It’s one thing to train highly-armed, mobile counter-terrorist teams in developed countries where the rule of law is firmly established. It’s quite another to train up soldiers in countries where democracy is either impossible or undesireable (to the natives). As Chairman Mao famously opined, political power grows out of the barrel of a gun. Giving guns and training to elite units in countries without basic human rights (such as the natural right to keep and bear arms) does nothing to protect those rights, and much to destroy them. I mention this because of the U.S. reaction to Boko Haram’s recent kidnapping campaign. The New York Times reports that . . .
United States Special Operations troops are forming elite counterterrorism units in four countries in North and West Africa that American officials say are pivotal in the widening war against Al Qaeda’s affiliates and associates on the continent, even as they acknowledge the difficulties of working with weak allies.
Catch that? “The difficulty of working with weak allies” could mean a lot of things, none of them good for fans of democracy and human rights. Anyone remember whose boy Saddam Hussein was back in the day? Or Osama Bin Laden? Shall we talk about African military coups by soldiers trained and equipped by the U.S., or just U.S.-supported military coups generally?
The secretive program, financed in part with millions of dollars in classified Pentagon spending and carried out by trainers, including members of the Army’s Green Berets and Delta Force, was begun last year to instruct and equip hundreds of handpicked commandos in Libya, Niger, Mauritania and Mali.
The goal over the next few years is to build homegrown African counterterrorism teams capable of combating fighters like those in Boko Haram, the Islamist extremist group that abducted nearly 300 Nigerian schoolgirls last month. American military specialists are helping Nigerian officers in their efforts to rescue the girls.

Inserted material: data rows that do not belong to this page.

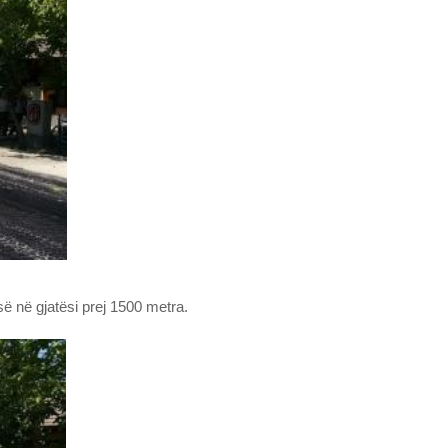
së në gjatësi prej 1500 metra.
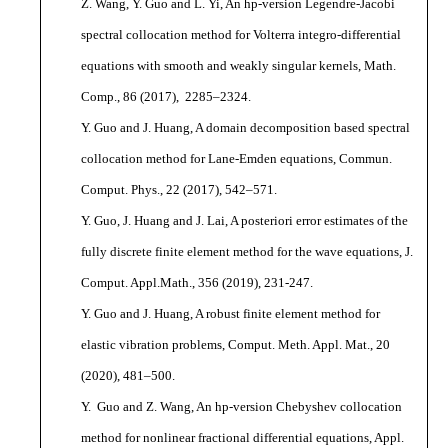
Z. Wang, Y. Guo and L. Yi, An hp-version Legendre-Jacobi
spectral collocation method for Volterra integro-differential
equations with smooth and weakly singular kernels, Math.
Comp., 86 (2017), 2285–2324.
Y. Guo and J. Huang, A domain decomposition based spectral
collocation method for Lane-Emden equations, Commun.
Comput. Phys., 22 (2017), 542–571.
Y. Guo, J. Huang and J. Lai, A posteriori error estimates of the
fully discrete finite element method for the wave equations, J.
Comput. Appl.Math., 356 (2019), 231-247.
Y. Guo and J. Huang, A robust finite element method for
elastic vibration problems, Comput. Meth. Appl. Mat., 20
(2020), 481–500.
Y. Guo and Z. Wang, An hp-version Chebyshev collocation
method for nonlinear fractional differential equations, Appl.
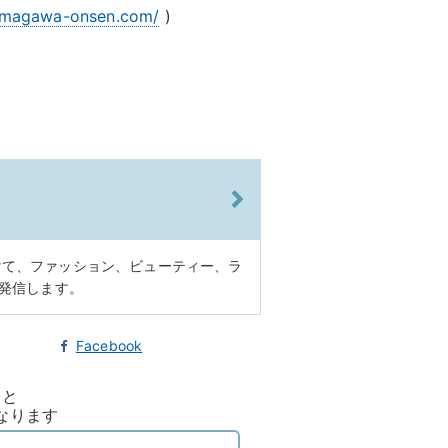
tamagawa-onsen.com/
)
けて、ファッション、ビューティー、ラ
に発信します。
Facebook
ると
なります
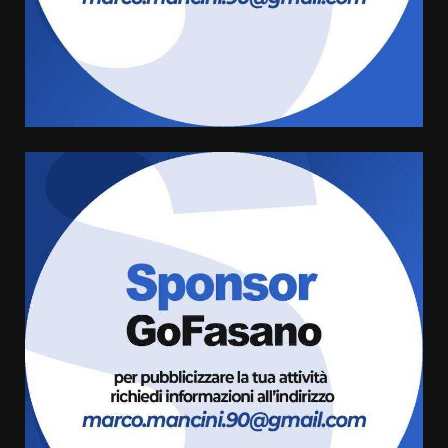
Savelletri in festa, domani sera
grande spettacolo con Uccio De
Santis
8 Agosto 2026 07:30
4
Politiche Giovanili e Mobilità
Sostenibile: premiati gli studenti
universitari del bando “La strada
giusta”
5
8 Agosto 2026 07:15
“I Contestatori: Musica di
Rivoluzione”: nuovo
appuntamento con “Fasano in
Banda”
6
7 Agosto 2026 06:05
US Fasano, Scianaro: “Profonda
amarezza per esclusione dal
campionato di calcio”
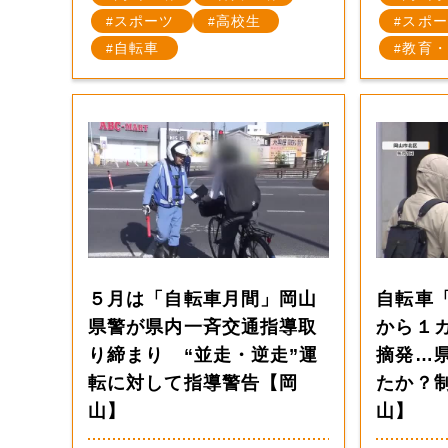
スポーツ
高校生
スポー
自転車
教育・
５月は「自転車月間」岡山
自転車
県警が県内一斉交通指導取
から１
り締まり “並走・逆走”運
摘発…
転に対して指導警告【岡
たか？
山】
山】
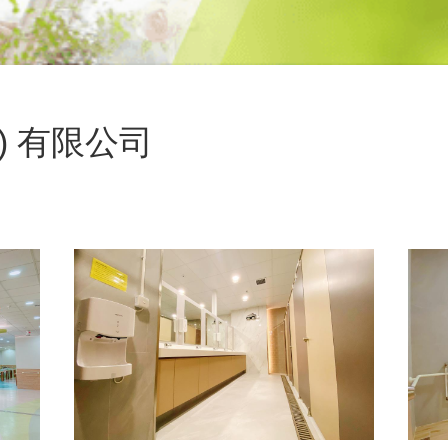
) 有限公司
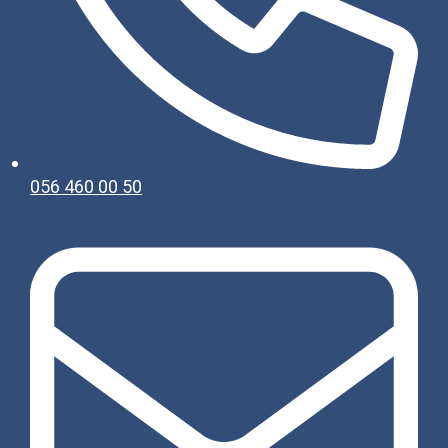
056 460 00 50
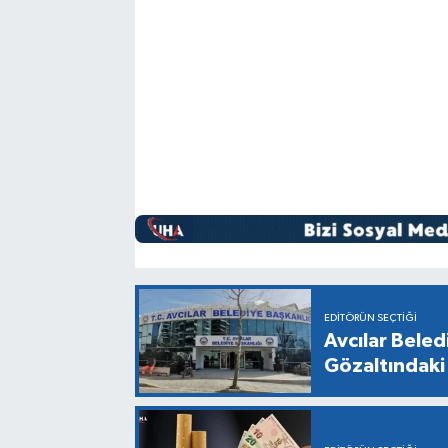
EDITÖRÜN SEÇTIĞI
Avcılar Bele
Gözaltındaki 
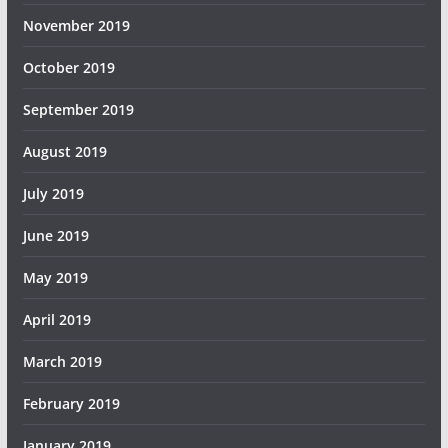
November 2019
October 2019
September 2019
August 2019
July 2019
June 2019
May 2019
April 2019
March 2019
February 2019
January 2019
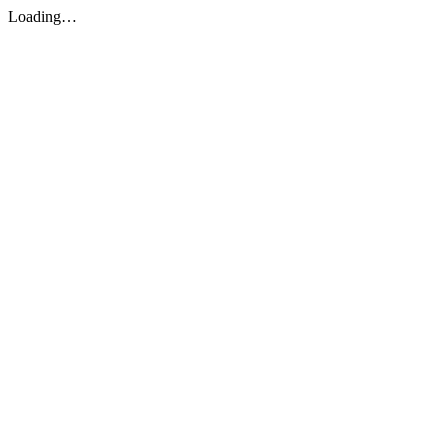
Loading…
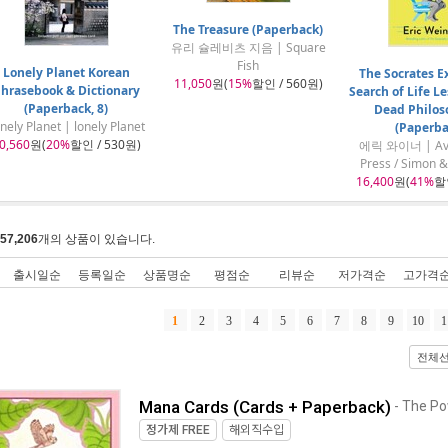
The Treasure (Paperback)
유리 슐레비츠 지음 | Square
Fish
Lonely Planet Korean
The Socrates Ex
11,050
원(
15%
할인 / 560원)
hrasebook & Dictionary
Search of Life L
(Paperback, 8)
Dead Philos
nely Planet | lonely Planet
(Paperba
0,560
원(
20%
할인 / 530원)
에릭 와이너 | Avi
Press / Simon &
16,400
원(
41%
할인
57,206
개의 상품이 있습니다.
출시일순
등록일순
상품명순
평점순
리뷰순
저가격순
고가격
1
2
3
4
5
6
7
8
9
10
1
전체
Mana Cards (Cards + Paperback)
- The Po
정가제
FREE
해외직수입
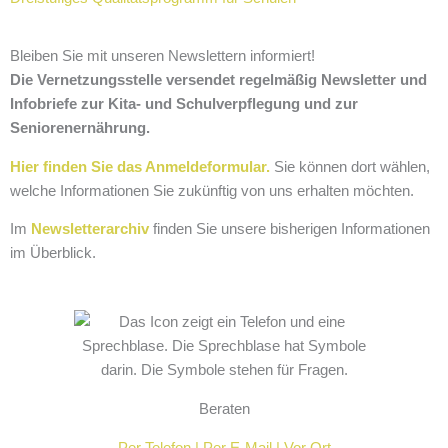
Bleiben Sie mit unseren Newslettern informiert!
Die Vernetzungsstelle versendet regelmäßig Newsletter und
Infobriefe zur Kita- und Schulverpflegung und zur
Seniorenernährung.
Hier finden Sie das Anmeldeformular.
Sie können dort wählen,
welche Informationen Sie zukünftig von uns erhalten möchten.
Im
Newsletterarchiv
finden Sie unsere bisherigen Informationen
im Überblick.
Beraten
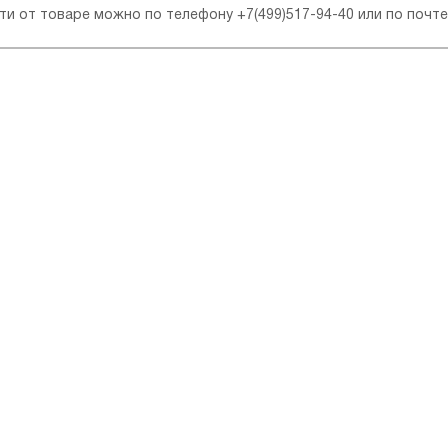
сти от товаре можно по телефону
+7(499)517-94-40
или по почт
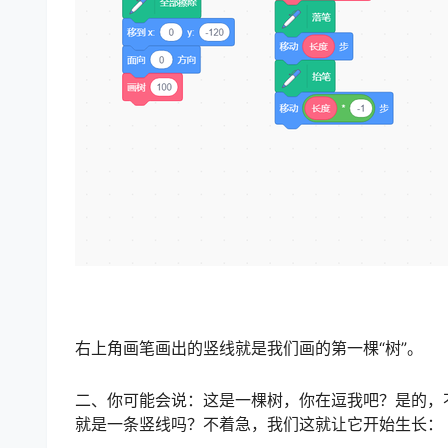
右上角画笔画出的竖线就是我们画的第一棵“树”。
二、你可能会说：这是一棵树，你在逗我吧？是的，
就是一条竖线吗？不着急，我们这就让它开始生长：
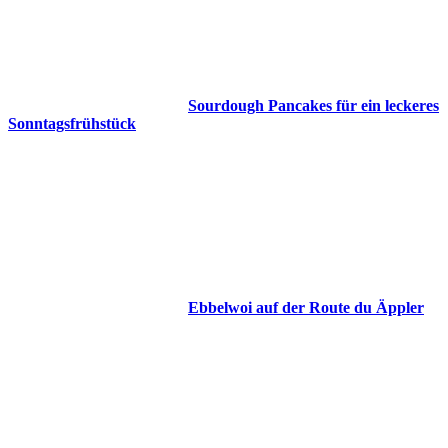
Sourdough Pancakes für ein leckeres
Sonntagsfrühstück
Ebbelwoi auf der Route du Äppler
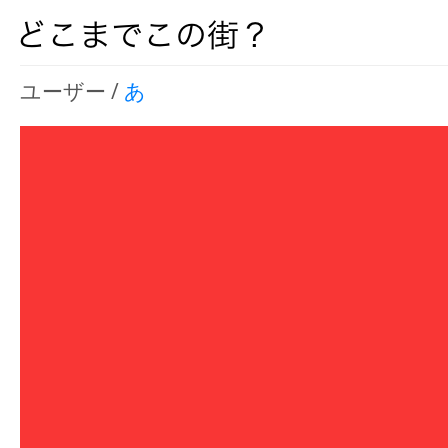
ユーザー /
あ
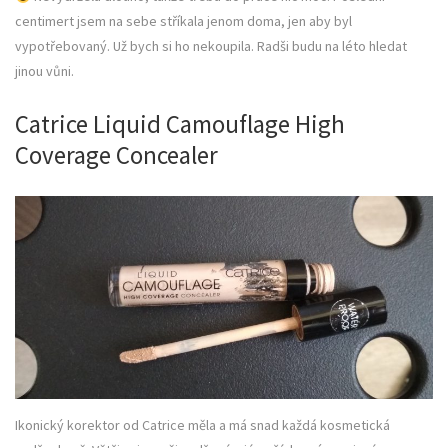
centimert jsem na sebe stříkala jenom doma, jen aby byl
vypotřebovaný. Už bych si ho nekoupila. Radši budu na léto hledat
jinou vůni.
Catrice Liquid Camouflage High
Coverage Concealer
Ikonický korektor od Catrice měla a má snad každá kosmetická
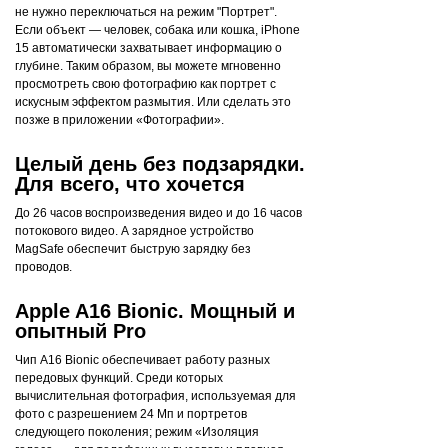
не нужно переключаться на режим "Портрет".
Если объект — человек, собака или кошка, iPhone
15 автоматически захватывает информацию о
глубине. Таким образом, вы можете мгновенно
просмотреть свою фотографию как портрет с
искусным эффектом размытия. Или сделать это
позже в приложении «Фотографии».
Целый день без подзарядки.
Для всего, что хочется
До 26 часов воспроизведения видео и до 16 часов
потокового видео. А зарядное устройство
MagSafe обеспечит быструю зарядку без
проводов.
Apple A16 Bionic. Мощный и
опытный Pro
Чип A16 Bionic обеспечивает работу разных
передовых функций. Среди которых
вычислительная фотография, используемая для
фото с разрешением 24 Мп и портретов
следующего поколения; режим «Изоляция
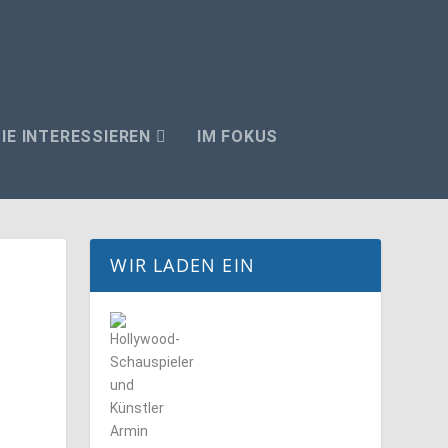
IE INTERESSIEREN
IM FOKUS
WIR LADEN EIN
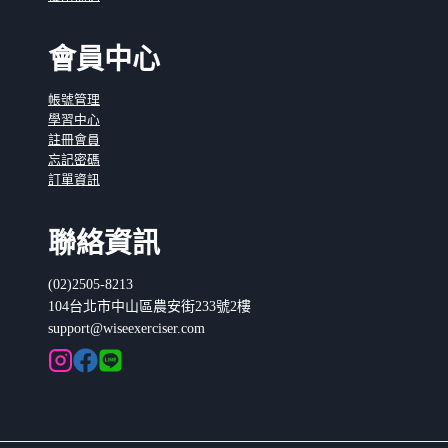
會員中心
帳號管理
學習中心
註冊會員
忘記密碼
訂單資訊
聯絡資訊
(02)2505-8213
104台北市中山區農安街233號2樓
support@wiseexerciser.com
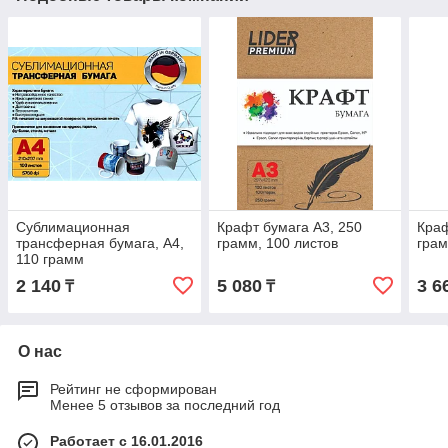
Сублимационная
Крафт бумага А3, 250
Краф
трансферная бумага, A4,
грамм, 100 листов
грам
110 грамм
2 140
5 080
3 6
₸
₸
О нас
Рейтинг не сформирован
Менее 5 отзывов за последний год
Работает с 16.01.2016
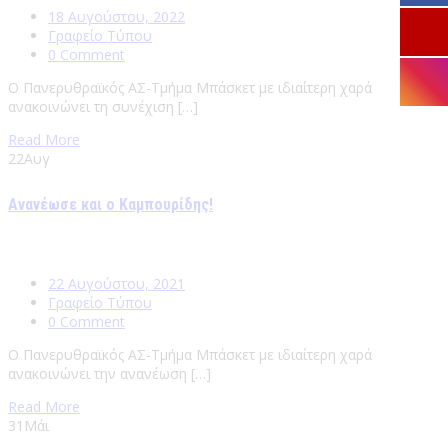
18 Αυγούστου, 2022
Γραφείο Τύπου
0 Comment
Ο Πανερυθραϊκός ΑΣ-Τμήμα Μπάσκετ με ιδιαίτερη χαρά
ανακοινώνει τη συνέχιση […]
Read More
22
Αυγ
Ανανέωσε και ο Καμπουρίδης!
22 Αυγούστου, 2021
Γραφείο Τύπου
0 Comment
Ο Πανερυθραϊκός ΑΣ-Τμήμα Μπάσκετ με ιδιαίτερη χαρά
ανακοινώνει την ανανέωση […]
Read More
31
Μάι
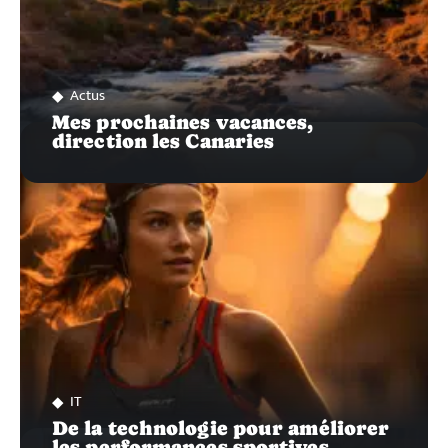
Actus
Mes prochaines vacances,
direction les Canaries
IT
De la technologie pour améliorer
les performances sportives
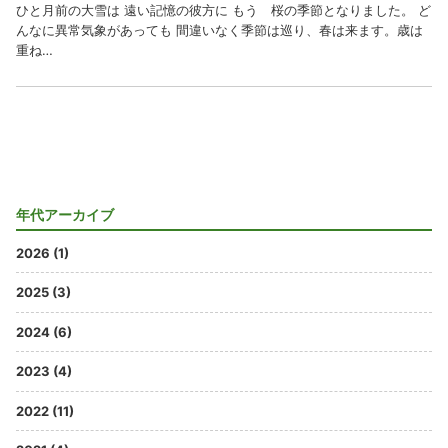
ひと月前の大雪は 遠い記憶の彼方に もう 桜の季節となりました。 ど
んなに異常気象があっても 間違いなく季節は巡り、春は来ます。歳は
重ね…
年代アーカイブ
2026 (1)
2025 (3)
2024 (6)
2023 (4)
2022 (11)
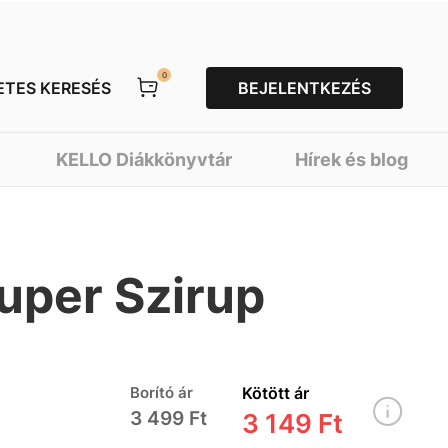
0
ETES KERESÉS
BEJELENTKEZÉS
KELLO Diákkönyvtár
Hírek és blog
uper Szirup
Borító ár
Kötött ár
3 499 Ft
3 149 Ft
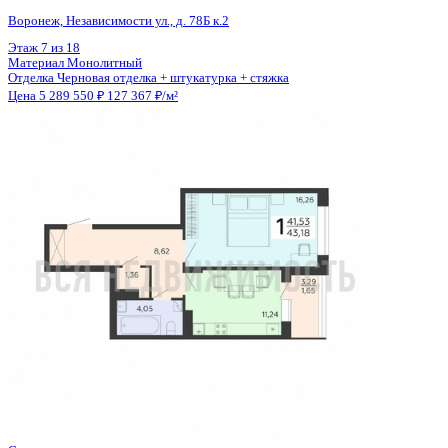
Общая площадь
41.53 м²
Строительная площадь
43.18 м²
Жилая площадь
16.26 м²
Площадь кухни
11.24 м²
Высота потолков
2.59 м
Отделка
Черновая отделка + штукатурка + стяжка
Санузел
Совмещенный
Кладовка
Да
Лифт
Да
Изолированные комнаты
Да
Онлайн показ
Да
Похожие объекты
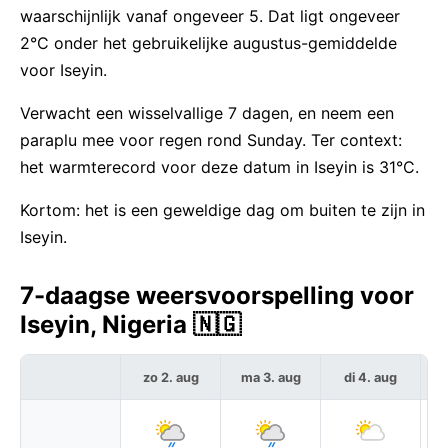
waarschijnlijk vanaf ongeveer 5. Dat ligt ongeveer
2°C onder het gebruikelijke augustus-gemiddelde
voor Iseyin.
Verwacht een wisselvallige 7 dagen, en neem een
paraplu mee voor regen rond Sunday. Ter context:
het warmterecord voor deze datum in Iseyin is 31°C.
Kortom: het is een geweldige dag om buiten te zijn in
Iseyin.
7-daagse weersvoorspelling voor
Iseyin, Nigeria 🇳🇬
zo 2. aug
ma 3. aug
di 4. aug
w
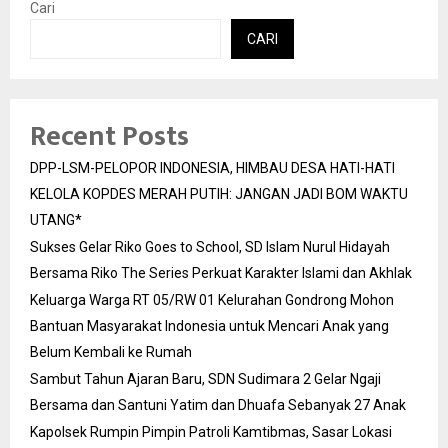
Cari
CARI
Recent Posts
DPP-LSM-PELOPOR INDONESIA, HIMBAU DESA HATI-HATI
KELOLA KOPDES MERAH PUTIH: JANGAN JADI BOM WAKTU
UTANG*
Sukses Gelar Riko Goes to School, SD Islam Nurul Hidayah
Bersama Riko The Series Perkuat Karakter Islami dan Akhlak
Keluarga Warga RT 05/RW 01 Kelurahan Gondrong Mohon
Bantuan Masyarakat Indonesia untuk Mencari Anak yang
Belum Kembali ke Rumah
Sambut Tahun Ajaran Baru, SDN Sudimara 2 Gelar Ngaji
Bersama dan Santuni Yatim dan Dhuafa Sebanyak 27 Anak
Kapolsek Rumpin Pimpin Patroli Kamtibmas, Sasar Lokasi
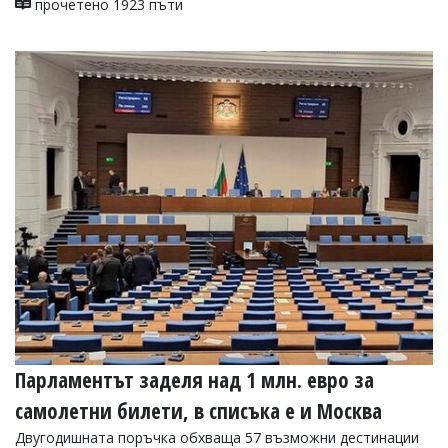
прочетено 1923 пъти
Парламентът заделя над 1 млн. евро за
самолетни билети, в списъка е и Москва
Двугодишната поръчка обхваща 57 възможни дестинации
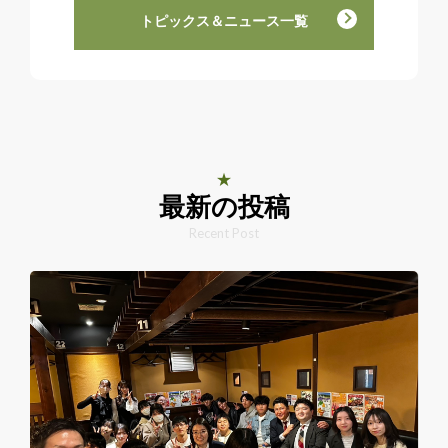
トピックス＆ニュース一覧
最新の投稿
Recent Post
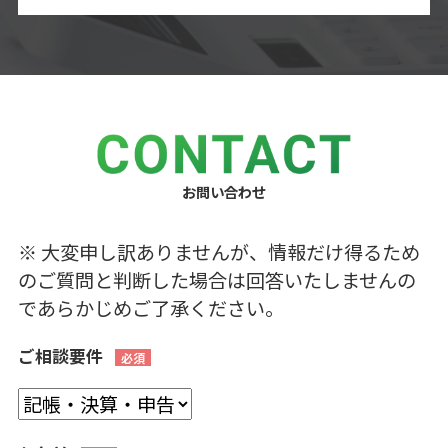
お問い合わせ
※ 大変申し訳ありませんが、情報だけ得るため
のご質問と判断した場合は回答いたしませんの
であらかじめご了承ください。
ご相談要件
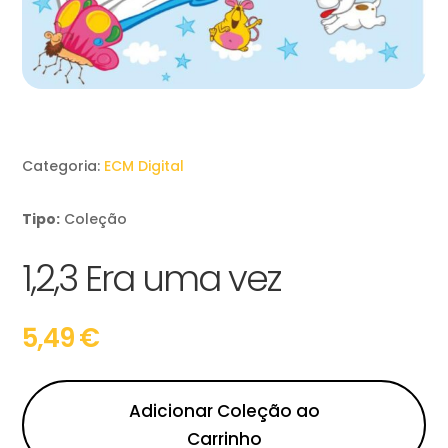
Categoria:
ECM Digital
Tipo:
Coleção
1,2,3 Era uma vez
5,49
€
Adicionar Coleção ao
Carrinho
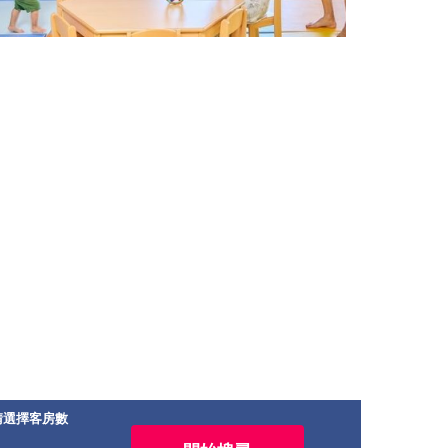
請選擇客房數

“Handpicked.” You gotta love that. By whom? According to what criteria? The troops ability to find and kill terrorists or their loyalty to the government that let the U.S. in? Their desire to protect the people of their country or their ability to put paid to the old maxim absolute power corrupts absolutely? NOTE: it’s not just me saying these things.
“You have to make sure of who you’re training,” said Maj. Gen. Patrick J. Donahue II, the commander of United States Army soldiers operating in Africa. “It can’t be the standard, ‘Has this guy been a terrorist or some sort of criminal?’ but also, ‘What are his allegiances? Is he true to the country, or is he still bound to his militia?’” . . .
J. Peter Pham, director of the Africa Center of the Atlantic Council, a policy research group in Washington, said the United States must make tough political judgments before investing in ambitious counterterrorism training programs. Mr. Pham cited the lessons of Mali, where American-trained commanders of elite army units defected to Islamic insurgents that seized the north last year.
“The host country has to have the political will to fight terrorism, not just the desire to build up an elite force that could be used for regime protection,” Mr. Pham said. “And the military has to be viewed well or at least neutrally by a country’s population.” . . .
American officials say trainees must be carefully screened and monitored for possible human rights violations or shifting allegiances. “Any unit we train could be used to go after political opponents rather than Al Qaeda,” said Frederic Wehrey, a senior policy analyst with the Carnegie Endowment for International Peace who has visited Libya frequently.
Good luck with that [see: Mao quote above].
Meanwhile, I have a better idea: arm the citizenry. Let the people of Africa exercise their natural, civil and perhaps one day Constitutionally protected right to keep and bear arms. Does anyone seriously believe that Boko Haram could have kidnapped 300 school girls if their parents had been armed?
Sure there’d be an “adjustment” period as alliances shifted (to say the least). But as long as everyone is armed, no one power can emerge that will engage in the abhorrent practice that’s common to humanity around the world – from Mexico to Mali – mass murder. Unless they disarm the populace, of course.